+++ Source material +++

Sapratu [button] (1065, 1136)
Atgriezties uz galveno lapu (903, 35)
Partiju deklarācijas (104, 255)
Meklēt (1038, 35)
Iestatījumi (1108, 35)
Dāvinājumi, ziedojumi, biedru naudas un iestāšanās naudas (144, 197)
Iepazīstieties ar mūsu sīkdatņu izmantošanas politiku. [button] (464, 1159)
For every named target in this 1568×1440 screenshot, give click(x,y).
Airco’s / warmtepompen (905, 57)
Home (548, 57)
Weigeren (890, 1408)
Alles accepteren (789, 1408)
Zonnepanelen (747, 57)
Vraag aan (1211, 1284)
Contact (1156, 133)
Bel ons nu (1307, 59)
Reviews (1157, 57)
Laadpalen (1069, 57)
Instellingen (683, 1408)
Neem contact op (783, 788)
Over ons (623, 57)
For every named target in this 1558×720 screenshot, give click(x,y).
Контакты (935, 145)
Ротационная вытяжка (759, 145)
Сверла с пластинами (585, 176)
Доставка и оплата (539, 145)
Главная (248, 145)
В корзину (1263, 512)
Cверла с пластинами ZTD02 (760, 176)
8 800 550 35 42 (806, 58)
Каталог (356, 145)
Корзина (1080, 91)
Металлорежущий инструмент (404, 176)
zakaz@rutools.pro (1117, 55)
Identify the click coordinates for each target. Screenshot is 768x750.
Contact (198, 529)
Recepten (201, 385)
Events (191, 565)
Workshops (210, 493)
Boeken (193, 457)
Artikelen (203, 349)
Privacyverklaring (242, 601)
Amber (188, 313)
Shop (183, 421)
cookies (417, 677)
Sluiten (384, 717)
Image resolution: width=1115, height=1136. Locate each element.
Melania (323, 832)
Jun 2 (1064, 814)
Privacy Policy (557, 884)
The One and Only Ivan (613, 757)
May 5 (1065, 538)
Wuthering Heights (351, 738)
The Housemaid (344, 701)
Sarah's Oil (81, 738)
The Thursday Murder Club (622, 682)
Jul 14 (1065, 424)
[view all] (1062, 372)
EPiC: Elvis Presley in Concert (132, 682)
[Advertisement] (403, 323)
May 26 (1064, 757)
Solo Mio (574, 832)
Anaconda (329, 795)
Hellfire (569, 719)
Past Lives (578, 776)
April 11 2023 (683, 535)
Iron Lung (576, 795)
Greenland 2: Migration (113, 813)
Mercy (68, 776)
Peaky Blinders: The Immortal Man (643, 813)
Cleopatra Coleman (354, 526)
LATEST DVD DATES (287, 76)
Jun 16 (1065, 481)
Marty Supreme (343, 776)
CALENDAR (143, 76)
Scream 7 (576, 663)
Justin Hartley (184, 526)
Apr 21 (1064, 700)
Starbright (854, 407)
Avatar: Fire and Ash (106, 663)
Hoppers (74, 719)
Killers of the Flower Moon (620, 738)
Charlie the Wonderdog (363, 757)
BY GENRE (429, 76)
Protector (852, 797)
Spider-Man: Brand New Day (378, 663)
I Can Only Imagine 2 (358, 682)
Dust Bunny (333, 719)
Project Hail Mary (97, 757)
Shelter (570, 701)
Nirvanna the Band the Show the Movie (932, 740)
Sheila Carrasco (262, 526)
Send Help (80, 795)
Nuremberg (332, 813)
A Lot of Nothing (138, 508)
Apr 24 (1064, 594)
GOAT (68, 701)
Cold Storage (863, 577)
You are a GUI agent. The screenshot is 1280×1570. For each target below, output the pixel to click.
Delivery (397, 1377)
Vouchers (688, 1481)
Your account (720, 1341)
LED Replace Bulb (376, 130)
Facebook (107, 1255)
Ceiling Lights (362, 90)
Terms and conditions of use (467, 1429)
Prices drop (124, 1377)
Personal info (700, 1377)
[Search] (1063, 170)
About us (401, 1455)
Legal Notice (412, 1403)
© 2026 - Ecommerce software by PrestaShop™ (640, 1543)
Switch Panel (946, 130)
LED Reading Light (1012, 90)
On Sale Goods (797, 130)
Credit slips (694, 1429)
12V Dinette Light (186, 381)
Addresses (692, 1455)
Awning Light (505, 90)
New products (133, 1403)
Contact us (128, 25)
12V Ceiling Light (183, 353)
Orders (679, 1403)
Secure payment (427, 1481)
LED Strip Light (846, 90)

+++

Task item ->
Filter the lines above, keeping each one that contains the string "named".

Finished task ->
For every named target in this 1568×1440 screenshot, give click(x,y).
For every named target in this 1558×720 screenshot, give click(x,y).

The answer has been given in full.